# Need some input for authors similar to Clive Cussler...



## mpillow/mpillow (Nov 10, 2009)

Dale Brown but not as technical as Tom Clancy...

Anyone like David Poyer?

Vince Flynn?

Anyone else in the similar vein?


----------



## AngieM2 (May 10, 2002)

Read Chuck Holton's fiction series. It's been compared to Clive Cussler. I have all of the Cussler books (in all three streams) and love them all.

Chuck's are the closest I've found to Clive's.


----------



## AngieM2 (May 10, 2002)

The "Brown" books (Angels and Demons, etc.) are very good. He has 3 I've read and one new one I need to get to reading. They are tech, and somewhat mystery.


----------



## FourDeuce (Jun 27, 2002)

Stephen Hunter was pretty good on the Bob Lee Swagger books, but some of his other books weren't as good. The movie Shooter was based on his book, Point of Impact.


----------



## DaleK (Sep 23, 2004)

James Rollins is kind of similar.


----------



## travlnusa (Dec 12, 2004)

WEB Griffin, read them in order

John Sanford, suggested to read in order.


----------



## Randy Rooster (Dec 14, 2004)

Book by Brinkley called 
" the Last Ship"

it is actually a survival related theme


----------



## Randy Rooster (Dec 14, 2004)

try a book by an author named Brinkley called The Last Ship.
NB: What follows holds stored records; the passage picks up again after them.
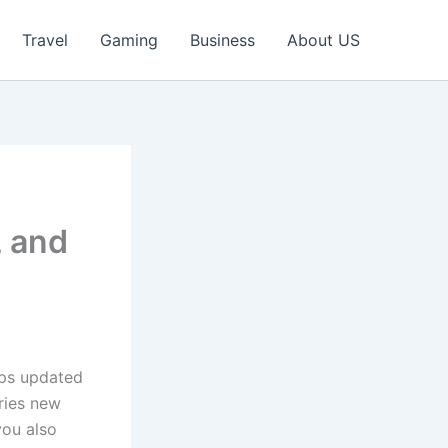
Travel
Gaming
Business
About US
, and
eps updated
ries new
you also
Its a survival related theme too/

Cusslers earlier books were his best- his latest stuff seems a bit too over the top,


----------



## Aohtee (Aug 26, 2003)

Here's an "if you like" list. 

http://www.blackstone.lioninc.org/ifyoulike.pdf

Find your favorite author and the list of writers with the same style.


----------



## kabri (May 14, 2002)

Wilbur Smith!! I like his books better than Clive!


----------



## Jerngen (May 22, 2006)

I am an avid reader but horrible with author names (altho I did recognize Clive Cussler). As I was sitting here trying to remember names I decided to go to google.com and type in "If you like Clive Cussler try" (without the marks) and then hit enter. Many great authors and books came up along the same theme/genre as his


----------



## DaleK (Sep 23, 2004)

Cussler's books have been going downhill since he stopped writing them himself.


----------



## AngieM2 (May 10, 2002)

DaleK said:


> Cussler's books have been going downhill since he stopped writing them himself.


They vary some depending on the co=-author.

Are you reading all the different series? I'm rather liking the one with Cabrillo as chairman,


----------



## DaleK (Sep 23, 2004)

I've read most of them Angie. Some of the "co"-authors are better than others, but still...


----------



## AngieM2 (May 10, 2002)

Then you just go back to the Meditterian Caper and start over.


----------